[Excerpted data]
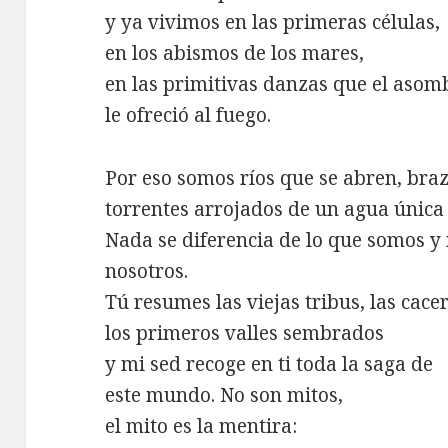
y ya vivimos en las primeras células,
en los abismos de los mares,
en las primitivas danzas que el asom
le ofreció al fuego.
Por eso somos ríos que se abren, braz
torrentes arrojados de un agua única
Nada se diferencia de lo que somos y 
nosotros.
Tú resumes las viejas tribus, las cacer
los primeros valles sembrados
y mi sed recoge en ti toda la saga de
este mundo. No son mitos,
el mito es la mentira:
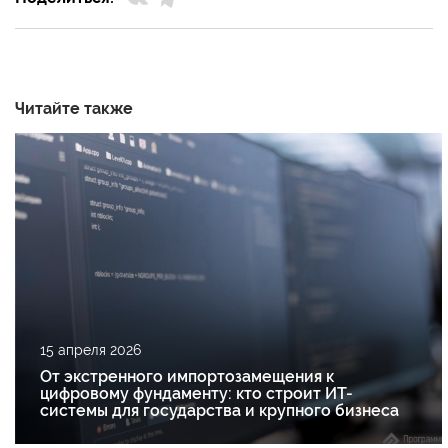
Читайте также
15 апреля 2026
От экстренного импортозамещения к
цифровому фундаменту: кто строит ИТ-
системы для государства и крупного бизнеса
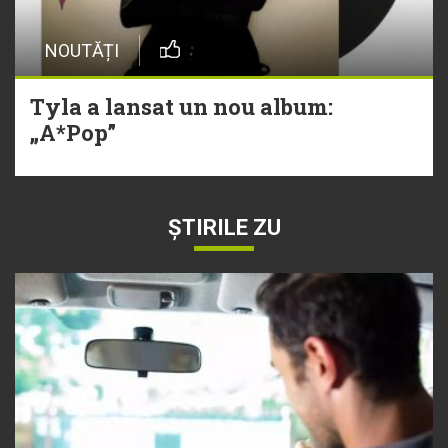
NOUTĂȚI
Tyla a lansat un nou album:
„A*Pop”
ȘTIRILE ZU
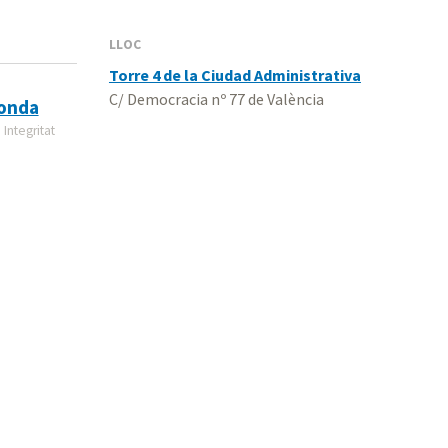
LLOC
Torre 4 de la Ciudad Administrativa
C/ Democracia nº 77 de València
onda
Integritat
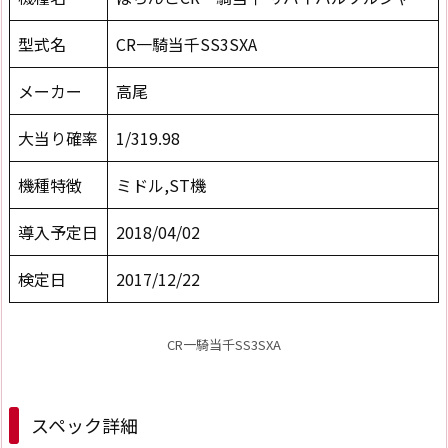
型式名
CR一騎当千SS3SXA
メーカー
高尾
大当り確率
1/319.98
機種特徴
ミドル,ST機
導入予定日
2018/04/02
検定日
2017/12/22
CR一騎当千SS3SXA
スペック詳細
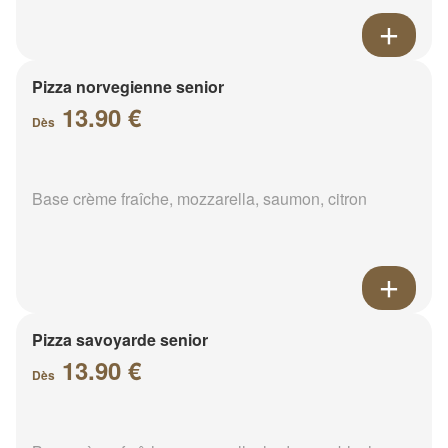
Pizza norvegienne senior
13.90 €
Dès
Base crème fraîche, mozzarella, saumon, citron
Pizza savoyarde senior
13.90 €
Dès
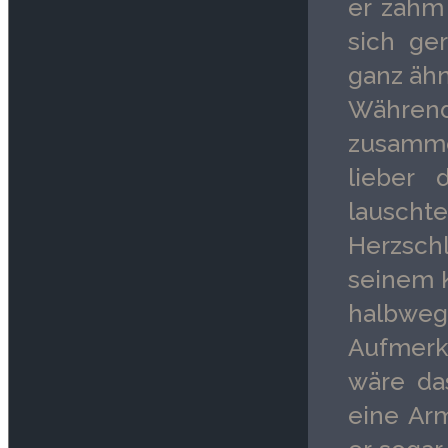
er zahm
sich ge
ganz ähn
Währe
zusamme
lieber 
lauscht
Herzsch
seinem K
halbweg
Aufmerk
wäre da
eine Ar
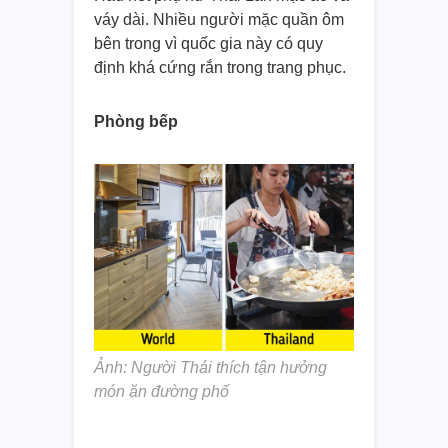
váy dài. Nhiều người mặc quần ôm
bên trong vì quốc gia này có quy
định khá cứng rắn trong trang phục.
Phòng bếp
Ảnh: Người Thái thích tận hưởng
món ăn đường phố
[/Excerpted data]
Everything from the line with "Base crème fraîche, mozzarella, saumon, citron" through the end of the records above, and nothing else, is to be quoted exactly; please leave the pictures out.

Solution for this task:
Base crème fraîche, mozzarella, saumon, citron
Pizza savoyarde senior
13.90 €
Dès
er zahm
sich ge
ganz ähn
Währe
zusamme
lieber 
lauscht
Herzsch
seinem K
halbweg
Aufmerk
wäre da
eine Ar
váy dài. Nhiều người mặc quần ôm
bên trong vì quốc gia này có quy
định khá cứng rắn trong trang phục.
Phòng bếp
Ảnh: Người Thái thích tận hưởng
món ăn đường phố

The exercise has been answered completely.